The accident took place not on the beach, but in the waters of Sabattus Pond, a great pond under our law. Questions therefore arise whether the extent of the defendant’s invi *312 tation to the plaintiff or the measure of defendant’s duty to the plaintiff were thereby changed.

We start with the established principle that the plaintiff and the defendant as members of the public have the right to make use of the great pond for swimming and boating.

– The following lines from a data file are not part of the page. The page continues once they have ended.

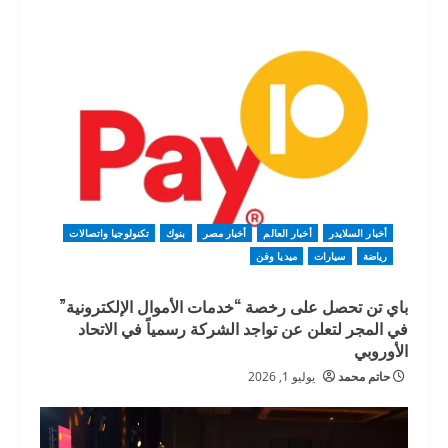
أخبار السلايدر
أخبار العالم
أخبار مصر
بنوك
تكنولوجيا واتصالات
رياضة
سيارات
ميديا وفن
باي تن تحصل على رخصة “خدمات الأموال الإلكترونية”
في المجر لتعلن عن تواجد الشركة رسمياً في الاتحاد
الأوروبي
حاتم محمد
يوليو 1, 2026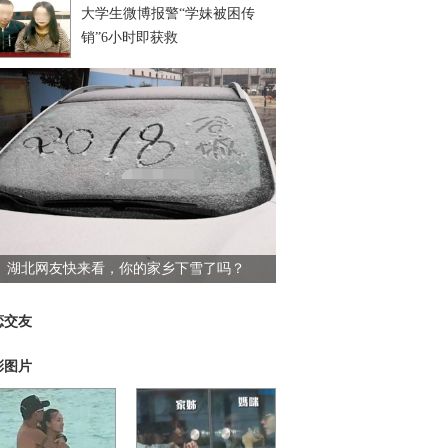
大学生微博报警“学妹被困传
销”6小时即获救
湖北网友快来看，你的家乡下雪了吗？
恋交友
彩图片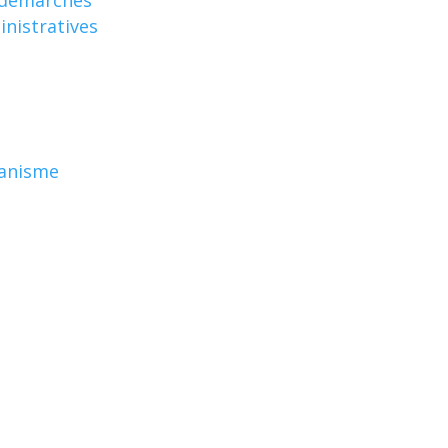
nistratives
anisme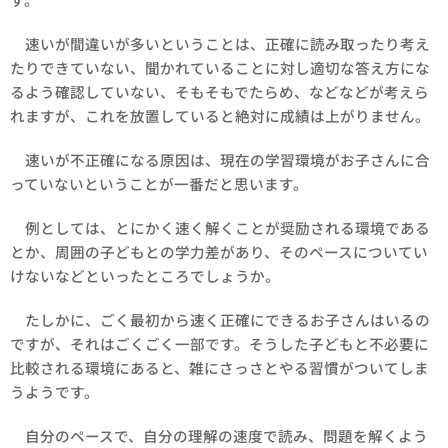
速いが間違いが多いということは、正確に読み取ったり考え
たりできていない、聞かれていることに対し適切な答え方にな
るよう確認していない、そもそもでたらめ、などなどが考えら
れますが、これを放置していると絶対に成績は上がりません。
速いが不正確になる原因は、現在の学習環境がお子さんに合
っていないということが一番だと思います。
例としては、とにかく速く解くことが奨励される環境である
とか、周囲の子どもとの学力差があり、そのペースについてい
けないなどといったところでしょうか。
たしかに、ごく最初から速く正確にできるお子さんはいるの
ですが、それはごくごく一部です。そうした子どもと不必要に
比較される環境にあると、雑にさっさとやる習慣がついてしま
うようです。
自分のペースで、自分の理解の速度で読み、問題を解くよう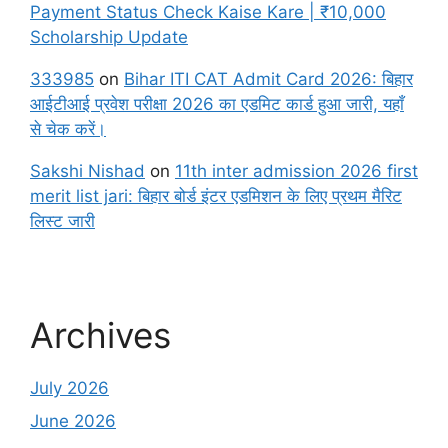
Payment Status Check Kaise Kare | ₹10,000
Scholarship Update
333985
on
Bihar ITI CAT Admit Card 2026: बिहार
आईटीआई प्रवेश परीक्षा 2026 का एडमिट कार्ड हुआ जारी, यहाँ
से चेक करें।
Sakshi Nishad
on
11th inter admission 2026 first
merit list jari: बिहार बोर्ड इंटर एडमिशन के लिए प्रथम मैरिट
लिस्ट जारी
Archives
July 2026
June 2026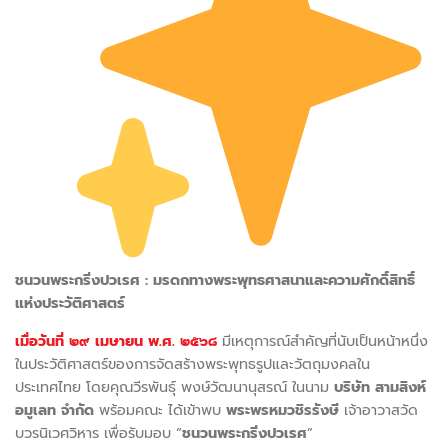
ชนวนพระกริ่งปวเรศ : มรดกทางพระพุทธศาสนาและความศักดิ์สิทธิ์
แห่งประวัติศาสตร์
เมื่อวันที่ ๒๙ เมษายน พ.ศ. ๒๕๖๘
มีเหตุการณ์สำคัญที่นับเป็นหน้าหนึ่ง
ในประวัติศาสตร์ของการจัดสร้างพระพุทธรูปและวัตถุมงคลใน
ประเทศไทย โดยคุณวีรพันธุ์ พงษ์วัฒนานุสรณ์ ในนาม
บริษัท สามสิงห์
อมูเลท จำกัด
พร้อมคณะ ได้เข้าพบ
พระพรหมวชิรรังษี
เจ้าอาวาสวัด
บวรนิเวศวิหาร เพื่อรับมอบ “
ชนวนพระกริ่งปวเรศ
”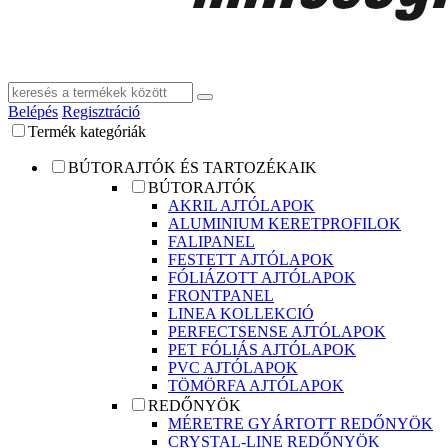
Belépés
Regisztráció
Termék kategóriák
BÚTORAJTÓK ÉS TARTOZÉKAIK
BÚTORAJTÓK
AKRIL AJTÓLAPOK
ALUMINIUM KERETPROFILOK
FALIPANEL
FESTETT AJTÓLAPOK
FÓLIÁZOTT AJTÓLAPOK
FRONTPANEL
LINEA KOLLEKCIÓ
PERFECTSENSE AJTÓLAPOK
PET FÓLIÁS AJTÓLAPOK
PVC AJTÓLAPOK
TÖMÖRFA AJTÓLAPOK
REDŐNYÖK
MÉRETRE GYÁRTOTT REDŐNYÖK
CRYSTAL-LINE REDŐNYÖK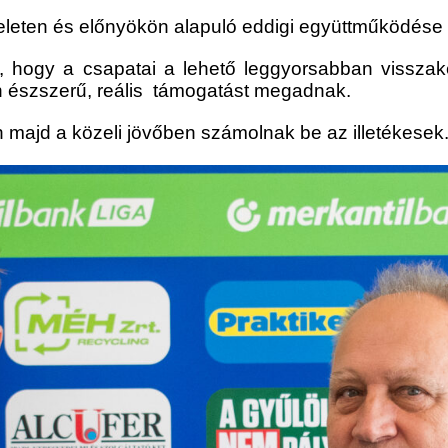
zteleten és előnyökön alapuló eddigi együttműködése
, hogy a csapatai a lehető leggyorsabban visszak
n észszerű, reális támogatást megadnak.
n majd a közeli jövőben számolnak be az illetékesek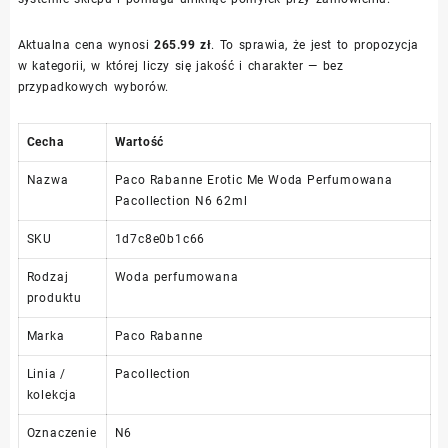
Aktualna cena wynosi
265.99 zł
. To sprawia, że jest to propozycja
w kategorii, w której liczy się jakość i charakter — bez
przypadkowych wyborów.
Cecha
Wartość
Nazwa
Paco Rabanne Erotic Me Woda Perfumowana
Pacollection N6 62ml
SKU
1d7c8e0b1c66
Rodzaj
Woda perfumowana
produktu
Marka
Paco Rabanne
Linia /
Pacollection
kolekcja
Oznaczenie
N6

“The right of the individual to fish and fowl in these waters, provided he can do so without committing trespass upon the cultivated land of littoral proprietor .... the right of boating, bathing, cutting ice (Barrett v. Rockport Ice Co., 84 Maine, 155, 24 Atl., 802, 16 L.R.A., 774), and the supplying of water to a municipality for domestic uses, have all been recognized as among the public purposes which are within the regulation and control of the State.”
Opinion of the Justices, 118 Me. 503, 106 A. 865.